> [What the exercise asks] Keep the text of the data exactly as it is and omit each picture from the copy.

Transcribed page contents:
- Opening Delimiter -
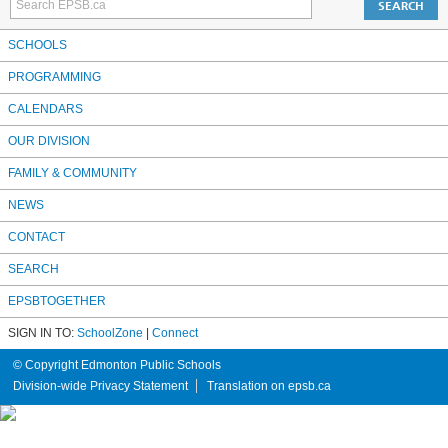
SCHOOLS
PROGRAMMING
CALENDARS
OUR DIVISION
FAMILY & COMMUNITY
NEWS
CONTACT
SEARCH
EPSBTOGETHER
SIGN IN TO:
SchoolZone
|
Connect
© Copyright Edmonton Public Schools
Division-wide Privacy Statement
Translation on epsb.ca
- Closing Delimiter -
> [Output of the task]
SCHOOLS
PROGRAMMING
CALENDARS
OUR DIVISION
FAMILY & COMMUNITY
NEWS
CONTACT
SEARCH
EPSBTOGETHER
SIGN IN TO:
SchoolZone
|
Connect
© Copyright Edmonton Public Schools
Division-wide Privacy Statement
Translation on epsb.ca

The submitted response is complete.